Posted by Kinsey Gidick on Thu, Aug 28, 2014 at 2:52 PM

Christophe Artisan Chocolatier is about as close as you can get in Charleston to a Parisian patisserie. The tiny spot on Society Street is an olfactory fun house, filled with the scents of hand-painted truffles, tiny pain au chocolates, and coconut macaroons. It’s the kind of space you want to linger longer. But while there are seats upstairs, the only outdoor seating is a back courtyard. And it would be perfect for splitting a bag of sable viennois with a date if it weren't for one problem — a large, water-stained concrete wall. Which is why the chocolatier is taking applications for a local artist to paint a mural.

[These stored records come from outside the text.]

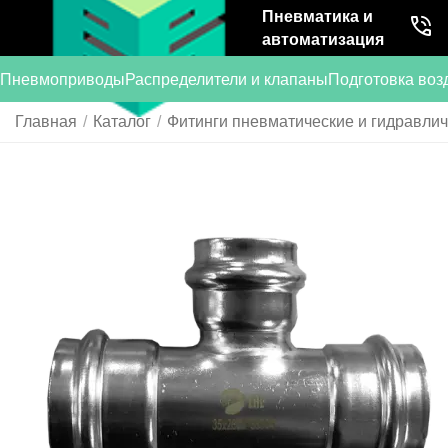
Пневматика и
автоматизация
Пневмоприводы
Распределители и клапаны
Подготовка воз
Главная
/
Каталог
/
Фитинги пневматические и гидравли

“The dimension are 15 feet high by 25 feet wide,” says Gordon Galloway, the store manager spearheading the search.

The wall officially belongs to M. Dumas who has given Christophe’s the greenlight to paint it. “They actually said we could paint the entire thing,” says Galloway. “But that’s pretty big.”

Instead, they’re keeping the canvas small, but the image can be of pretty much anything. “We’d like the scene to maybe be French-inspired or incorporate some of Charleston, but it’s open to interpretation,” Galloway says.

So far he’s received about 18 inquiries via a post on Craigslist and a sign up in the shop. But Christophe's is still accepting applications. “They can send in a sample or a link to their portfolios,” says Galloway. 

The best part of the gig? It’s paid. Galloway says an agreement will be negotiated with the selected artist.